> ASSIGNMENT
From the line containing "udfører alle fo" through the last line of the entries below, repeat each line word for word and leave out the rest.

****

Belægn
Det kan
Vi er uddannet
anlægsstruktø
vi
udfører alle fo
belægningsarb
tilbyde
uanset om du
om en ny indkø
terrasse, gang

****

> OUTPUT OF THE TASK
udfører alle fo
belægningsarb
tilbyde
uanset om du
om en ny indkø
terrasse, gang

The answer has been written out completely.